The roots of master planning at Seattle Center stretch back to as early as the 1911 Bogue plan, which considered this area between downtown and Queen Anne for a civic center to serve as Seattle’s cultural gathering place. The Civic Auditorium (now McCaw Hall), ice arena (now Opera Center) and Civic Field (predecessor of Memorial Stadium) were all built in 1927 based on that plan. 

The idea of a civic center persisted through the mid-1950s when the community leaders spearheaded an effort to pass a $7.5 million levy to help finance it. Voters approved the measure and soon after the State Legislature matched the amount. A Civic Center Master Plan ensued; and from there, the idea of tying the civic center to a World’s Fair followed. 

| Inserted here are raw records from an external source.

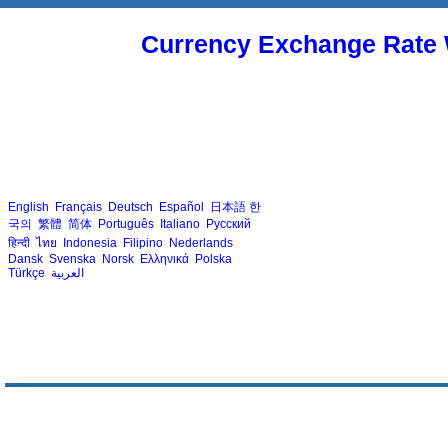
Currency Exchange Rate 
English
Français
Deutsch
Español
日本語
한
국의
繁體
简体
Português
Italiano
Русский
हिन्दी
ไทย
Indonesia
Filipino
Nederlands
Dansk
Svenska
Norsk
Ελληνικά
Polska
Türkçe
العربية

The master plan’s guiding architects, Paul Thiry and Lawrence Halprin, used the neighborhood street grid as their underlying organizational pattern, closing off the campus area to motor vehicles and articulating focal points on the 74-acre fair grounds with prominent structures, such as the Washington State Coliseum (now Climate Pledge Arena). Surrounding landscaped courtyards and open space provided relaxing, spacious counterpoints to the buildings. The existing auditorium and ice arena were renovated for new uses. Memorial Stadium was leased from Seattle Public Schools and Seattle Center Armory was leased from the Washington National Guard. The result of the planning efforts was to create an aesthetically adventurous cityscape intended to excite the visitor with futuristic visions of scientific progress.  After the fair, this area was used by the City of Seattle as a cultural center (as planned), renamed Seattle Center. Despite the plan to build a permanent civic center, more than half the structures built for the fair were torn down more or less immediately after it ended. But other structures, including the Arena and the Pacific Science Center, remain as lasting architectural legacies of the Century 21 Exposition, better known as the 1962 Seattle World’s Fair. Future master plans would lay the groundwork for development of new structures that would serve to enhance this cultural gathering place and preserve the vision of a civic center.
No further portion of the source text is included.